Lagrange Points: Where Gravity Balances
In any two-body gravitational system (Sun-Earth, Earth-Moon), there are exactly five special points where a small object can maintain a stable position relative to both bodies. These are the Lagrange points, discovered by Euler (L1-L3, 1767) and Lagrange (L4-L5, 1772).
The five points
L1 — Between the two bodies. The gravity of each partially cancels, and the orbital period matches. Sun-Earth L1 is ~1.5 million km sunward. SOHO and DSCOVR live here, watching the Sun.
L2 — Beyond the smaller body (away from the larger). The combined gravity plus orbital dynamics give the right period. Sun-Earth L2 is ~1.5 million km anti-sunward.

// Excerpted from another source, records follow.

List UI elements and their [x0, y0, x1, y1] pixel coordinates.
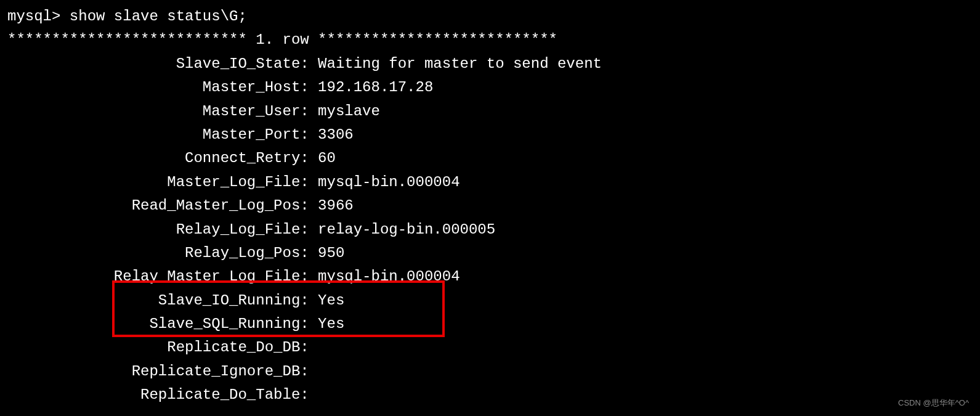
status-label: Connect_Retry [7, 150, 300, 166]
status-row: Replicate_Ignore_DB: [7, 360, 973, 383]
status-row: Slave_IO_State: Waiting for master to se… [7, 52, 973, 76]
status-row: Relay_Log_File: relay-log-bin.000005 [7, 218, 973, 242]
status-label: Replicate_Do_DB [7, 339, 300, 356]
status-row: Connect_Retry: 60 [7, 147, 973, 170]
row-separator: *************************** 1. row *****… [7, 28, 973, 52]
status-row: Master_Host: 192.168.17.28 [7, 76, 973, 99]
status-row: Master_Log_File: mysql-bin.000004 [7, 171, 973, 194]
status-label: Replicate_Ignore_DB [7, 363, 300, 380]
status-label: Slave_SQL_Running [7, 316, 300, 332]
status-label: Relay_Master_Log_File [7, 268, 300, 285]
stars-left: *************************** [7, 31, 247, 48]
status-value: 192.168.17.28 [318, 79, 433, 96]
status-row: Slave_SQL_Running: Yes [7, 312, 973, 336]
colon-separator: : [300, 150, 318, 166]
status-label: Replicate_Do_Table [7, 386, 300, 403]
status-row: Relay_Master_Log_File: mysql-bin.000004 [7, 265, 973, 288]
status-label: Relay_Log_Pos [7, 245, 300, 261]
status-value: Waiting for master to send event [318, 55, 602, 72]
status-label: Master_Host [7, 79, 300, 96]
colon-separator: : [300, 79, 318, 96]
colon-separator: : [300, 292, 318, 309]
colon-separator: : [300, 268, 318, 285]
status-value: mysql-bin.000004 [318, 268, 460, 285]
status-row: Relay_Log_Pos: 950 [7, 242, 973, 265]
row-label: 1. row [247, 31, 318, 48]
status-value: relay-log-bin.000005 [318, 221, 495, 238]
colon-separator: : [300, 339, 318, 356]
colon-separator: : [300, 363, 318, 380]
colon-separator: : [300, 197, 318, 214]
colon-separator: : [300, 245, 318, 261]
status-value: 950 [318, 245, 344, 261]
colon-separator: : [300, 126, 318, 143]
status-row: Master_User: myslave [7, 100, 973, 123]
status-row: Replicate_Do_Table: [7, 383, 973, 407]
status-row: Read_Master_Log_Pos: 3966 [7, 194, 973, 218]
status-value: myslave [318, 103, 380, 120]
status-value: Yes [318, 292, 344, 309]
colon-separator: : [300, 174, 318, 190]
status-label: Master_User [7, 103, 300, 120]
colon-separator: : [300, 221, 318, 238]
colon-separator: : [300, 316, 318, 332]
status-value: 3966 [318, 197, 354, 214]
mysql-prompt: mysql> [7, 8, 70, 25]
status-value: Yes [318, 316, 344, 332]
status-value: 3306 [318, 126, 354, 143]
colon-separator: : [300, 55, 318, 72]
status-label: Relay_Log_File [7, 221, 300, 238]
command-text: show slave status\G [70, 8, 238, 25]
watermark-text: CSDN @思华年^O^ [898, 397, 969, 410]
status-label: Master_Log_File [7, 174, 300, 190]
status-label: Read_Master_Log_Pos [7, 197, 300, 214]
stars-right: *************************** [318, 31, 557, 48]
slave-status-output: Slave_IO_State: Waiting for master to se… [7, 52, 973, 407]
status-row: Replicate_Do_DB: [7, 336, 973, 359]
status-label: Slave_IO_State [7, 55, 300, 72]
colon-separator: : [300, 386, 318, 403]
status-value: mysql-bin.000004 [318, 174, 460, 190]
status-value: 60 [318, 150, 336, 166]
command-line[interactable]: mysql> show slave status\G; [7, 5, 973, 28]
command-suffix: ; [238, 8, 246, 25]
status-row: Slave_IO_Running: Yes [7, 289, 973, 312]
status-row: Master_Port: 3306 [7, 123, 973, 147]
status-label: Slave_IO_Running [7, 292, 300, 309]
status-label: Master_Port [7, 126, 300, 143]
colon-separator: : [300, 103, 318, 120]
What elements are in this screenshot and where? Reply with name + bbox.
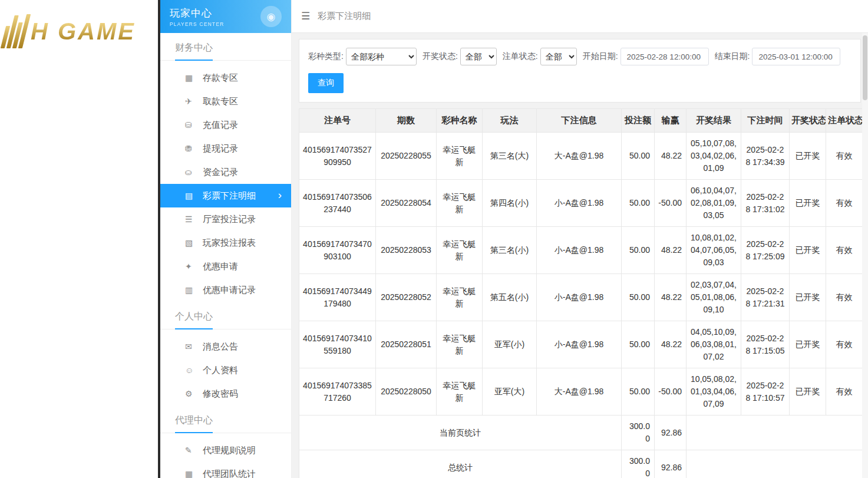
sidebar-item-promo-apply[interactable]: ✦优惠申请 bbox=[160, 255, 291, 278]
withdraw-icon: ✈ bbox=[185, 97, 203, 106]
table-cell: 幸运飞艇新 bbox=[437, 180, 483, 227]
deposit-icon: ▦ bbox=[185, 73, 203, 83]
table-cell: 有效 bbox=[826, 133, 863, 180]
table-cell: 大-A盘@1.98 bbox=[537, 133, 622, 180]
table-cell: 401569174073410559180 bbox=[299, 321, 376, 368]
table-cell: 2025-02-28 17:15:05 bbox=[741, 321, 790, 368]
sidebar-item-label: 厅室投注记录 bbox=[203, 214, 256, 225]
sidebar-item-label: 优惠申请 bbox=[203, 261, 238, 272]
grand-total-row: 总统计 300.00 92.86 bbox=[299, 450, 863, 478]
page-summary-bet: 300.00 bbox=[622, 416, 655, 450]
main-area: ☰ 彩票下注明细 彩种类型: 全部彩种 开奖状态: 全部 注单状态: 全部 bbox=[292, 0, 868, 478]
table-cell: 2025-02-28 17:25:09 bbox=[741, 227, 790, 274]
sidebar-item-lottery-bet-details[interactable]: ▤彩票下注明细› bbox=[160, 184, 291, 207]
game-controller-icon: ◉ bbox=[260, 6, 282, 27]
table-cell: 05,10,07,08,03,04,02,06,01,09 bbox=[687, 133, 741, 180]
gear-icon: ⚙ bbox=[185, 389, 203, 398]
column-header: 下注信息 bbox=[537, 109, 622, 133]
logo-emblem-icon bbox=[1, 14, 31, 48]
table-cell: -50.00 bbox=[655, 180, 687, 227]
column-header: 注单状态 bbox=[826, 109, 863, 133]
table-cell: 幸运飞艇新 bbox=[437, 368, 483, 416]
sidebar-item-agent-team-stats[interactable]: ▦代理团队统计 bbox=[160, 462, 291, 478]
table-cell: 幸运飞艇新 bbox=[437, 321, 483, 368]
sidebar-item-funds-records[interactable]: ⛀资金记录 bbox=[160, 160, 291, 184]
table-cell: 10,08,01,02,04,07,06,05,09,03 bbox=[687, 227, 741, 274]
table-cell: 401569174073506237440 bbox=[299, 180, 376, 227]
hamburger-icon[interactable]: ☰ bbox=[301, 10, 310, 22]
filter-row: 彩种类型: 全部彩种 开奖状态: 全部 注单状态: 全部 开始日期: 结束日期: bbox=[308, 48, 852, 65]
table-cell: 已开奖 bbox=[790, 274, 826, 321]
table-cell: 06,10,04,07,02,08,01,09,03,05 bbox=[687, 180, 741, 227]
start-date-input[interactable] bbox=[621, 48, 709, 65]
sidebar-nav: 财务中心▦存款专区✈取款专区⛁充值记录⛃提现记录⛀资金记录▤彩票下注明细›☰厅室… bbox=[160, 33, 291, 478]
table-cell: 第三名(大) bbox=[483, 133, 537, 180]
table-cell: 401569174073527909950 bbox=[299, 133, 376, 180]
end-date-input[interactable] bbox=[752, 48, 840, 65]
table-cell: 2025-02-28 17:10:57 bbox=[741, 368, 790, 416]
content: 彩种类型: 全部彩种 开奖状态: 全部 注单状态: 全部 开始日期: 结束日期: bbox=[292, 33, 868, 478]
table-cell: 401569174073449179480 bbox=[299, 274, 376, 321]
players-center-title: 玩家中心 bbox=[170, 6, 260, 20]
hall-record-icon: ☰ bbox=[185, 215, 203, 224]
table-cell: 50.00 bbox=[622, 274, 655, 321]
sidebar-item-label: 彩票下注明细 bbox=[203, 190, 256, 202]
sidebar-section-title-text: 代理中心 bbox=[175, 414, 213, 433]
table-cell: 亚军(大) bbox=[483, 368, 537, 416]
sidebar-section-title: 代理中心 bbox=[160, 406, 291, 433]
sidebar-item-recharge-records[interactable]: ⛁充值记录 bbox=[160, 113, 291, 137]
page-summary-empty bbox=[687, 416, 863, 450]
page-title: 彩票下注明细 bbox=[318, 11, 371, 22]
promo-record-icon: ▥ bbox=[185, 285, 203, 295]
table-cell: 第四名(小) bbox=[483, 180, 537, 227]
table-cell: 2025-02-28 17:34:39 bbox=[741, 133, 790, 180]
lottery-detail-icon: ▤ bbox=[185, 191, 203, 200]
scrollbar[interactable] bbox=[862, 33, 868, 478]
brand-area: H GAME bbox=[0, 0, 158, 478]
sidebar-item-change-password[interactable]: ⚙修改密码 bbox=[160, 382, 291, 406]
sidebar-item-hall-bet-records[interactable]: ☰厅室投注记录 bbox=[160, 207, 291, 231]
sidebar-item-label: 代理团队统计 bbox=[203, 469, 256, 478]
cashout-record-icon: ⛃ bbox=[185, 144, 203, 153]
sidebar-item-messages[interactable]: ✉消息公告 bbox=[160, 335, 291, 358]
sidebar-item-label: 提现记录 bbox=[203, 143, 238, 154]
recharge-record-icon: ⛁ bbox=[185, 120, 203, 130]
document-icon: ✎ bbox=[185, 446, 203, 455]
sidebar-item-cashout-records[interactable]: ⛃提现记录 bbox=[160, 137, 291, 160]
lottery-type-select[interactable]: 全部彩种 bbox=[346, 48, 417, 65]
scrollbar-thumb[interactable] bbox=[863, 35, 867, 100]
table-cell: -50.00 bbox=[655, 368, 687, 416]
sidebar-item-profile[interactable]: ☺个人资料 bbox=[160, 358, 291, 382]
grand-total-empty bbox=[687, 450, 863, 478]
table-cell: 有效 bbox=[826, 227, 863, 274]
table-row: 40156917407347090310020250228053幸运飞艇新第三名… bbox=[299, 227, 863, 274]
app-window: H GAME 玩家中心 PLAYERS CENTER ◉ 财务中心▦存款专区✈取… bbox=[0, 0, 868, 478]
table-cell: 小-A盘@1.98 bbox=[537, 227, 622, 274]
table-row: 40156917407344917948020250228052幸运飞艇新第五名… bbox=[299, 274, 863, 321]
table-row: 40156917407338571726020250228050幸运飞艇新亚军(… bbox=[299, 368, 863, 416]
column-header: 彩种名称 bbox=[437, 109, 483, 133]
promo-icon: ✦ bbox=[185, 262, 203, 271]
search-button[interactable]: 查询 bbox=[308, 73, 344, 93]
sidebar-item-deposit-zone[interactable]: ▦存款专区 bbox=[160, 66, 291, 90]
start-date-label: 开始日期: bbox=[583, 51, 618, 62]
table-cell: 已开奖 bbox=[790, 227, 826, 274]
user-icon: ☺ bbox=[185, 365, 203, 375]
column-header: 下注时间 bbox=[741, 109, 790, 133]
sidebar-item-player-bet-report[interactable]: ▧玩家投注报表 bbox=[160, 231, 291, 255]
table-cell: 20250228050 bbox=[376, 368, 437, 416]
order-status-label: 注单状态: bbox=[503, 51, 538, 62]
draw-status-label: 开奖状态: bbox=[423, 51, 458, 62]
table-cell: 48.22 bbox=[655, 133, 687, 180]
sidebar-item-promo-apply-records[interactable]: ▥优惠申请记录 bbox=[160, 278, 291, 302]
table-cell: 幸运飞艇新 bbox=[437, 227, 483, 274]
table-cell: 小-A盘@1.98 bbox=[537, 180, 622, 227]
report-icon: ▧ bbox=[185, 238, 203, 248]
order-status-select[interactable]: 全部 bbox=[540, 48, 577, 65]
sidebar-item-agent-rules[interactable]: ✎代理规则说明 bbox=[160, 439, 291, 462]
table-cell: 20250228053 bbox=[376, 227, 437, 274]
sidebar-item-withdraw-zone[interactable]: ✈取款专区 bbox=[160, 90, 291, 113]
column-header: 玩法 bbox=[483, 109, 537, 133]
draw-status-select[interactable]: 全部 bbox=[460, 48, 497, 65]
table-cell: 04,05,10,09,06,03,08,01,07,02 bbox=[687, 321, 741, 368]
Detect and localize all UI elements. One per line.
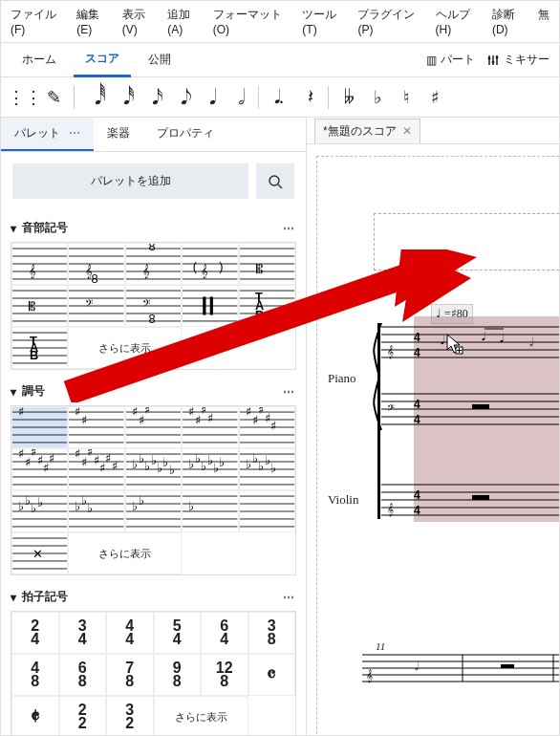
clef-bass-8vb[interactable]: 𝄢8 xyxy=(125,285,182,327)
timesig-7-8[interactable]: 78 xyxy=(106,654,154,696)
note-16-icon[interactable]: 𝅘𝅥𝅯 xyxy=(138,83,166,112)
search-button[interactable] xyxy=(256,163,294,199)
note-8-icon[interactable]: 𝅘𝅥𝅮 xyxy=(166,83,195,112)
timesig-6-4[interactable]: 64 xyxy=(201,612,248,654)
timesig-4-8[interactable]: 48 xyxy=(11,654,59,696)
section-header-keys[interactable]: ▾ 調号 ⋯ xyxy=(11,378,296,405)
panel-tab-properties[interactable]: プロパティ xyxy=(143,118,227,151)
mixer-button[interactable]: ミキサー xyxy=(486,52,549,68)
note-2-icon[interactable]: 𝅗𝅥 xyxy=(224,83,252,112)
clef-treble-8vb[interactable]: 𝄞8 xyxy=(68,243,124,285)
clef-perc[interactable] xyxy=(182,285,238,327)
timesig-2-2[interactable]: 22 xyxy=(59,696,107,736)
clef-tab4[interactable]: TAB xyxy=(11,327,68,369)
clef-alto[interactable]: 𝄡 xyxy=(239,243,295,285)
insert-frame[interactable] xyxy=(374,213,559,271)
flat-icon[interactable]: ♭ xyxy=(363,83,392,112)
key-7flat[interactable]: ♭♭♭♭♭♭♭ xyxy=(125,448,182,490)
menu-edit[interactable]: 編集(E) xyxy=(76,7,112,36)
key-natural[interactable] xyxy=(239,490,295,532)
panel-tab-palette[interactable]: パレット ⋯ xyxy=(1,118,94,151)
timesig-2-4[interactable]: 24 xyxy=(11,612,59,654)
menu-tools[interactable]: ツール(T) xyxy=(302,7,348,36)
sharp-icon[interactable]: ♯ xyxy=(420,83,449,112)
clef-treble-8va[interactable]: 𝄞8 xyxy=(125,243,182,285)
svg-text:♯: ♯ xyxy=(49,451,54,465)
panel-tab-instruments[interactable]: 楽器 xyxy=(94,118,143,151)
key-6flat[interactable]: ♭♭♭♭♭♭ xyxy=(182,448,238,490)
key-5flat[interactable]: ♭♭♭♭♭ xyxy=(239,448,295,490)
key-atonal[interactable]: ✕ xyxy=(11,532,68,574)
parts-button[interactable]: ▥ パート xyxy=(426,52,475,68)
svg-text:𝅘𝅥.: 𝅘𝅥. xyxy=(441,334,444,347)
svg-text:♯: ♯ xyxy=(81,413,87,427)
timesig-4-4[interactable]: 44 xyxy=(106,612,154,654)
repeat-last-icon[interactable]: ⋮⋮ xyxy=(11,83,39,112)
section-menu-icon[interactable]: ⋯ xyxy=(283,385,296,399)
key-5sharp[interactable]: ♯♯♯♯♯ xyxy=(239,406,295,448)
note-64-icon[interactable]: 𝅘𝅥𝅱 xyxy=(80,83,109,112)
section-header-times[interactable]: ▾ 拍子記号 ⋯ xyxy=(11,583,296,611)
note-32-icon[interactable]: 𝅘𝅥𝅰 xyxy=(109,83,138,112)
menu-extra[interactable]: 無 xyxy=(538,7,549,36)
menu-format[interactable]: フォーマット(O) xyxy=(213,7,293,36)
score-tab-active[interactable]: *無題のスコア ✕ xyxy=(314,119,420,143)
key-6sharp[interactable]: ♯♯♯♯♯♯ xyxy=(11,448,68,490)
dots-icon[interactable]: ⋯ xyxy=(69,126,80,140)
note-4-icon[interactable]: 𝅘𝅥 xyxy=(195,83,224,112)
tab-score[interactable]: スコア xyxy=(74,43,131,77)
key-4sharp[interactable]: ♯♯♯♯ xyxy=(182,406,238,448)
natural-icon[interactable]: ♮ xyxy=(392,83,420,112)
timesig-3-2[interactable]: 32 xyxy=(106,696,154,736)
clef-tab6[interactable]: TAB xyxy=(239,285,295,327)
clef-treble[interactable]: 𝄞 xyxy=(11,243,68,285)
timesig-¢[interactable]: 𝄵 xyxy=(11,696,59,736)
clefs-more[interactable]: さらに表示 xyxy=(68,327,182,369)
svg-text:♯: ♯ xyxy=(112,459,118,473)
dotted-note-icon[interactable]: 𝅘𝅥 . xyxy=(265,83,293,112)
times-more[interactable]: さらに表示 xyxy=(154,696,248,736)
timesig-3-4[interactable]: 34 xyxy=(59,612,107,654)
timesig-C[interactable]: 𝄴 xyxy=(248,654,296,696)
menu-diag[interactable]: 診断(D) xyxy=(492,7,528,36)
menu-plugin[interactable]: プラグイン(P) xyxy=(357,7,425,36)
clef-treble-paren[interactable]: (𝄞) xyxy=(182,243,238,285)
timesig-5-4[interactable]: 54 xyxy=(154,612,202,654)
menu-help[interactable]: ヘルプ(H) xyxy=(436,7,483,36)
svg-text:♯: ♯ xyxy=(43,461,49,475)
add-palette-button[interactable]: パレットを追加 xyxy=(12,163,248,199)
double-flat-icon[interactable]: 𝄫 xyxy=(334,83,363,112)
clef-tenor[interactable]: 𝄡 xyxy=(11,285,68,327)
timesig-12-8[interactable]: 128 xyxy=(201,654,248,696)
section-header-clefs[interactable]: ▾ 音部記号 ⋯ xyxy=(11,214,296,242)
keys-more[interactable]: さらに表示 xyxy=(68,532,182,574)
tab-home[interactable]: ホーム xyxy=(11,44,68,76)
key-3flat[interactable]: ♭♭♭ xyxy=(68,490,124,532)
tab-publish[interactable]: 公開 xyxy=(137,44,183,76)
svg-text:𝅘𝅥: 𝅘𝅥 xyxy=(482,331,485,341)
section-menu-icon[interactable]: ⋯ xyxy=(283,591,296,604)
key-1flat[interactable]: ♭ xyxy=(182,490,238,532)
timesig-9-8[interactable]: 98 xyxy=(154,654,202,696)
clef-bass[interactable]: 𝄢 xyxy=(68,285,124,327)
svg-text:♯: ♯ xyxy=(251,413,257,427)
key-1sharp[interactable]: ♯ xyxy=(11,406,68,448)
timesig-6-8[interactable]: 68 xyxy=(59,654,107,696)
menu-file[interactable]: ファイル(F) xyxy=(11,7,67,36)
svg-text:♭: ♭ xyxy=(189,457,195,471)
score-area[interactable]: *無題のスコア ✕ ♩ =♯80 Piano Violin 𝄞 4 4 𝅘𝅥. … xyxy=(307,118,559,736)
key-3sharp[interactable]: ♯♯♯ xyxy=(125,406,182,448)
key-4flat[interactable]: ♭♭♭♭ xyxy=(11,490,68,532)
timesig-3-8[interactable]: 38 xyxy=(248,612,296,654)
key-2sharp[interactable]: ♯♯ xyxy=(68,406,124,448)
svg-text:♭: ♭ xyxy=(189,499,195,513)
close-icon[interactable]: ✕ xyxy=(402,124,412,138)
svg-text:8: 8 xyxy=(148,244,155,253)
menu-add[interactable]: 追加(A) xyxy=(167,7,203,36)
menu-view[interactable]: 表示(V) xyxy=(122,7,158,36)
key-2flat[interactable]: ♭♭ xyxy=(125,490,182,532)
rest-icon[interactable]: 𝄽 xyxy=(293,83,322,112)
pencil-icon[interactable]: ✎ xyxy=(39,83,68,112)
section-menu-icon[interactable]: ⋯ xyxy=(283,222,296,235)
key-7sharp[interactable]: ♯♯♯♯♯♯♯ xyxy=(68,448,124,490)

The James Webb Space Telescope orbits here — shielded from the Sun by the Earth, with an unobstructed view of deep space.
L3 — On the opposite side of the larger body from the smaller one. Sun-Earth L3 is on the far side of the Sun. Scientifically uninteresting (no missions), but beloved of science fiction as the home of “Counter-Earth.”
L4 and L5 — 60° ahead of and behind the smaller body in its orbit, forming equilateral triangles with the two main bodies.
Stability
L1, L2, and L3 are unstable — like balancing a ball on a hilltop. A small push sends you drifting away. Spacecraft at L1 and L2 use small station-keeping burns to stay in halo orbits around the point (JWST uses about 1 m/s of delta-v per year).
L4 and L5 are stable — like a ball in a bowl. Objects naturally oscillate around these points. This is why Jupiter’s L4 and L5 points are populated by thousands of Trojan asteroids (the target of NASA’s Lucy mission). Earth, Mars, and Neptune have Trojans too.
Why L2 is the prime real estate of astronomy
Sun-Earth L2 is arguably the most valuable location in the solar system for space telescopes: - Thermally stable (Sun, Earth, and Moon are all in roughly the same direction → one sunshield protects from all three) - Minimal radio interference from Earth - Continuous communication with Earth (never behind the Sun) - Low station-keeping cost
After JWST: the planned Nancy Grace Roman Space Telescope and LISA gravitational wave detector will also orbit L2.